Dass Ausbildung und nicht Geschlecht ausschlaggebend für den Arbeitsmarkt war, heißt aber nicht, dass Geschlecht keine Rolle spielt. Es spielt sie in den Familien. Denn die Frauen zogen sich nicht überproportional aus dem Arbeitsmarkt zurück, sondern übernahmen die zusätzlichen Belastungen durch Kinder- und Altenpflege. Sie erhöhten, anders formuliert, ihren Anteil an unbezahlter Arbeit. Das galt vor allem für Frauen mit sehr jungen Kindern. Die geschlechtliche Arbeitsteilung in den Familien ist mithin die wichtigste Quelle der Ungleichheit.
 
Dass weibliche Beschäftigung überproportional in Bereichen kommunikations- und kontaktintensiver Arbeit stattfindet, wirkte sich als weitere Belastung für Frauen durch die “Lockdowns” aus. Im Einzelhandel, den Restaurants und Hotels, in der Kosmetik und im Bereich medizinischer Dienstleistungen, hält Goldin fest, wird überdies viel gering qualifizierte Arbeit geleistet, weshalb die ökonomische Krise gerade dieser Sektoren während der Epidemie nachteilig für die Beschäftigung von Frauen (und zusätzlich: schwarzen Frauen) war. Gegen Automatisierung und geringere Löhne in Asien sind diese “Kontakt-Berufe” relativ gut geschützt, sie waren aber besonders empfindlich auf die Pandemie und ihre Bekämpfung. Das Homeoffice ist außerdem eher männlich besetzt, vor allem aber mit besser Qualifizierten. Etwa 42 Prozent der College-Absolventen arbeiteten im Herbst 2020 von zu Hause aus, aber nur 13 Prozent der weiblichen und 7 Prozent der männlichen Arbeitskräfte ohne College-Abschluss.
 
Die arbeitsmarktbezogene Bilanz der Pandemie ist also: Bildung schützte stärker gegen Jobverlust als Zugehörigkeit zu einem Geschlecht.
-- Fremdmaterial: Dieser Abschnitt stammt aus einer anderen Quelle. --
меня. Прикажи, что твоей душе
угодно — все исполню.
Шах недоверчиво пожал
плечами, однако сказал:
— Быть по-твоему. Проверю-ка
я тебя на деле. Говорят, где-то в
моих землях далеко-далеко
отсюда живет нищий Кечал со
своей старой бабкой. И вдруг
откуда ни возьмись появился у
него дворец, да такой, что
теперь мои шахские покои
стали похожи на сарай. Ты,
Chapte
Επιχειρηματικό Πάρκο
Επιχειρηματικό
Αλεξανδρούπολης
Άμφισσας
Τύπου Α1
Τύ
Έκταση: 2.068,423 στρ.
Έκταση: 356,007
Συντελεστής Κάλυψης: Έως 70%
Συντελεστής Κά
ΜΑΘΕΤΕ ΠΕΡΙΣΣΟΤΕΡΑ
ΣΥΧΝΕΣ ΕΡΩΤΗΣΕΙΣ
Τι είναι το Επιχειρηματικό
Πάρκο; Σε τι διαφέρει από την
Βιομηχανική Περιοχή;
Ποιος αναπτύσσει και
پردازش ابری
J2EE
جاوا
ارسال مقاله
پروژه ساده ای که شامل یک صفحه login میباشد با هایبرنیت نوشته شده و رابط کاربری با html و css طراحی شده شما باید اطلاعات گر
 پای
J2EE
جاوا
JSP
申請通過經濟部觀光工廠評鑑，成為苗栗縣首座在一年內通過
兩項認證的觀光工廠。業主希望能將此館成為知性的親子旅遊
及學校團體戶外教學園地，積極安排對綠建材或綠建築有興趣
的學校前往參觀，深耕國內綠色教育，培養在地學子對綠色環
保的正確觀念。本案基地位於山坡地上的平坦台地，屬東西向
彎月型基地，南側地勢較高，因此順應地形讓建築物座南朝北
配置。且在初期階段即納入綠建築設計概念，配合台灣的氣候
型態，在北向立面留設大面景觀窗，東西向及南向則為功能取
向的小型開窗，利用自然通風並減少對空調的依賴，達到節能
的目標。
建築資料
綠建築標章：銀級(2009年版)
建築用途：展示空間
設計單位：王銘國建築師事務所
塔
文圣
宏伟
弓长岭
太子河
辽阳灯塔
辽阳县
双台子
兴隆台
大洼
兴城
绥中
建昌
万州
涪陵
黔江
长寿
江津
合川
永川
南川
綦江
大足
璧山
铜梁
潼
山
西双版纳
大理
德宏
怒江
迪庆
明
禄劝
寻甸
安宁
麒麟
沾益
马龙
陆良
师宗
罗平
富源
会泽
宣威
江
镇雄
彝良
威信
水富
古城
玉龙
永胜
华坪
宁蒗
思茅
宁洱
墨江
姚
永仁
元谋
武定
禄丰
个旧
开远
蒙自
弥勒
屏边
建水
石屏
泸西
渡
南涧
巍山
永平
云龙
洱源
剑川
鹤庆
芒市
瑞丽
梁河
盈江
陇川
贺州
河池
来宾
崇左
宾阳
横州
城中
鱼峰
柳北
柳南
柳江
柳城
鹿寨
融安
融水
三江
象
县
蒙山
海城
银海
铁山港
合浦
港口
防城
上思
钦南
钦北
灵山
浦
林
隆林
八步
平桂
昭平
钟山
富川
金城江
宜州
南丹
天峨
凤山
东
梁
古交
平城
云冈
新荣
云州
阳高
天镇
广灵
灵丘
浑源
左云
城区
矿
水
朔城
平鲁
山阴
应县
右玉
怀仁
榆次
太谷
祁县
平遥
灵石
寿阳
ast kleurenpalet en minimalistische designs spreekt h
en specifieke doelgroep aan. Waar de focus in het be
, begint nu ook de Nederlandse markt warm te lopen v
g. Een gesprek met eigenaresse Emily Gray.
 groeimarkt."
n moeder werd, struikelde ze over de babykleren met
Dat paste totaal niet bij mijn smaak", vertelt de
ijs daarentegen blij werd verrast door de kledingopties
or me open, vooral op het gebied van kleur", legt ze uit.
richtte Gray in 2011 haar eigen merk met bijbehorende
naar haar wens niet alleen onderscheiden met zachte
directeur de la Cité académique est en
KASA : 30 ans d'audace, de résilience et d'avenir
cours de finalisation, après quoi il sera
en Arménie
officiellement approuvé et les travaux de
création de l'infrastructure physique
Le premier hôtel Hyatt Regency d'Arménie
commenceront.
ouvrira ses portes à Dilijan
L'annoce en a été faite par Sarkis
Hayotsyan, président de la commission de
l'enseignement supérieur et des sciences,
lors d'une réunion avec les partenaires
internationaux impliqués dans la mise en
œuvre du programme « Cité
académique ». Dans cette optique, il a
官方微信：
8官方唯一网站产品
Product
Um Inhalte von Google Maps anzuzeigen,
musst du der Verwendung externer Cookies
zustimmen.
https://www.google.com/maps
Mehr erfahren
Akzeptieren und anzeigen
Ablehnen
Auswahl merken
Junge Kinder zu haben wurde zum Nachteil am Arbeitsmarkt, als öffentliche Einrichtungen ausfielen. Unterschiede zwischen der ethnischen Herkunft waren, über Bildung vermittelt, gravierend. Von einer Sie-Zession zu sprechen, hält Claudia Goldin darum für übertrieben. Allerdings betont sie, dass der Stress für die Frauen sich gerade daraus ergab, dass sie sich nicht aus dem Arbeitsmarkt zurückgezogen haben, wohl weil sie es nicht konnten. Zugleich liege in einer Erkenntnis der Pandemie, dass sich nämlich viele Tätigkeiten von zu Hause aus und ohne Flüge verrichten lassen, eine Aussicht für die Vereinbarkeit von Familie und Beruf. Ausbildung ist auch dafür der Schlüssel. Denn die Geringqualifizierten haben auch vor der Pandemie keine Dienstreisen gemacht.
 
 
Literatur:
Claudia Goldin: Understanding the Economic Impact of Covid-19 on Women, Brookings Papers on Economic Activity, 2022, S. 65-110.